◆ **TASK STATEMENT**
Find all the lines in the entries below that hold the word "content" and copy them.

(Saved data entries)
· · ·

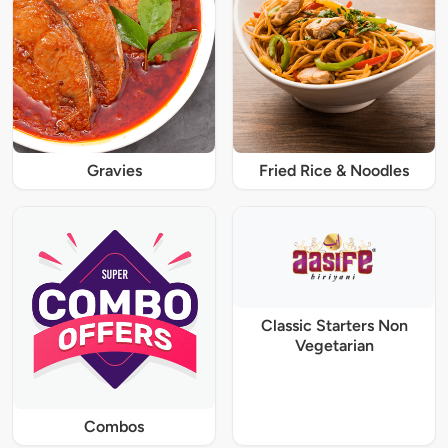
Gravies
Fried Rice & Noodles
Classic Starters Non
Vegetarian
Combos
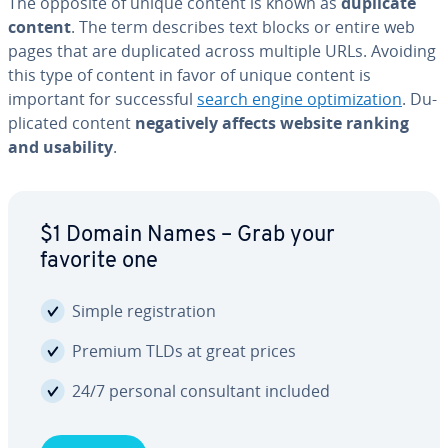
The opposite of unique content is known as
duplicate
content
. The term describes text blocks or entire web
pages that are du­pli­cat­ed across multiple URLs. Avoiding
this type of content in favor of unique content is
important for suc­cess­ful
search engine op­ti­miza­tion
. Du­
pli­cat­ed content
neg­a­tive­ly affects website ranking
and usability
.
$1 Domain Names – Grab your
favorite one
Simple reg­is­tra­tion
Premium TLDs at great prices
24/7 personal con­sul­tant included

· · ·

◆ **TASK RESULT**
The opposite of unique content is known as
content
this type of content in favor of unique content is
pli­cat­ed content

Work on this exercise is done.